The Institute of Medicine (IOM) was so convinced it was because of a post-workout boost to the metabolism that they proposed increasing the amount of calories burned from any exercise by 15%. Using the IOM suggestion, if you did an exercise that burned 500 calories, you would get to deduct an additional 75 calories from the afterglow.

In 2008 tests were conducted to confirm the boost, but the numbers didn't match up. Some subjects saw their metabolism jump up and burn significantly more calories, while others saw no post-workout benefit at all. We wanted to find out why the huge difference, so we decided to dig a little deeper into the studies and the numbers. We found two things that burn more calories and two theories on why you stay warm, even when the calorie burning stops.
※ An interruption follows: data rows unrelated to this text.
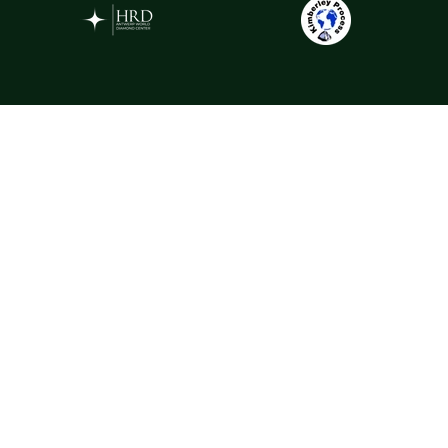
Gemstones
La Rosa selectează pietre prețioase din cele mai apreciate surse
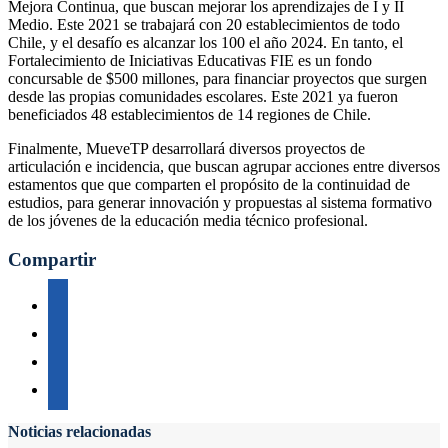
Mejora Continua, que buscan mejorar los aprendizajes de I y II
Medio. Este 2021 se trabajará con 20 establecimientos de todo
Chile, y el desafío es alcanzar los 100 el año 2024. En tanto, el
Fortalecimiento de Iniciativas Educativas FIE es un fondo
concursable de $500 millones, para financiar proyectos que surgen
desde las propias comunidades escolares. Este 2021 ya fueron
beneficiados 48 establecimientos de 14 regiones de Chile.
Finalmente, MueveTP desarrollará diversos proyectos de
articulación e incidencia, que buscan agrupar acciones entre diversos
estamentos que que comparten el propósito de la continuidad de
estudios, para generar innovación y propuestas al sistema formativo
de los jóvenes de la educación media técnico profesional.
Compartir
Noticias relacionadas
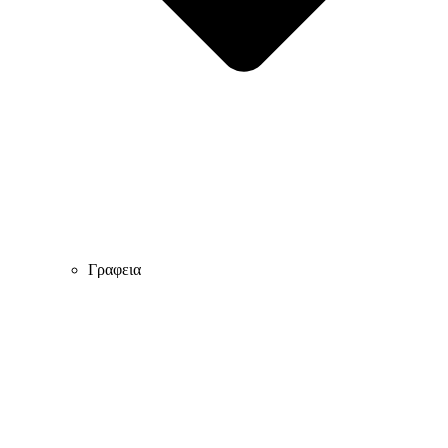
Γραφεια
The first factor in burning calories after exercise is how fit you currently are. When young, physically fit subjects in their 20s and 30s did 45 minutes of vigorous cycling, they burned about 519 calories. Over the next 24 hours, they burned an additional 190 calories (37% more) from their elevated metabolism.

When less physically fit subjects were tested, the results were significantly lower. In some studies the metabolic boost was under 5%, lasted less than five minutes or in some cases was non-existent. The more fit you are, the more calories you're going to continue burning when you finish your workout.

That's not all you have to consider, intensity is another factor. When subjects were put on a simple resistance training routine, they were divided into two groups. The first did one set of ten exercises. The second did three sets of ten exercises. After the workouts, both groups burned an additional 100 calories per day. Even though the second group had three times the volume of exercises, the calories burned afterward were the same.

It was a different story when the intensity was increased. High-intensity workouts that significantly increased heart rate, also tended to keep burning more calories once the exercise stopped. The lesson is, if you're trying to burn more calories you need to increase the intensity.

(Increasing the volume of a program will burn more calories DURING the workout, but both high and low volume workouts tend to burn the same amount AFTER the exercise.)

There was still a problem. What about those subjects who didn't see any significant calorie burn when they stopped exercising, but were still giving off heat? What was causing the elevated temperature? In some cases, the excess heat lasted for hours.

Glenn Kenny, a professor in the School of Human Kinetics at the University of Ottawa decided to find out why. So he built a million-dollar machine (the only one of its kind in the world) that measures changes in a body's heat loss, minute-by-minute.

Using this machine, Dr. Kenny learned that when a body's core temperature goes up during exercise, it has a hard time getting rid of the heat. There are two leading theories why.

One, when you stop exercising, your circulation goes down and heat dissipation drops. You still feel hot, but you're not actually burning any extra calories. Your body is just moving the warm blood to the surface venting excess warmth. Unfortunately you won't lose extra weight. The heat is just a sign your core is reducing its temperature.

The second theory is that when the body's immune systems kick in to repair muscles, they generate heat-producing energy. The more muscle that's torn down, the more heat all those warm repair cells produce.

What does all this mean for the average person exercising? If you're trying to lose weight, concentrate on higher intensity workouts to burn more calories. Then as you get in better shape, the afterglow following a workout will increase.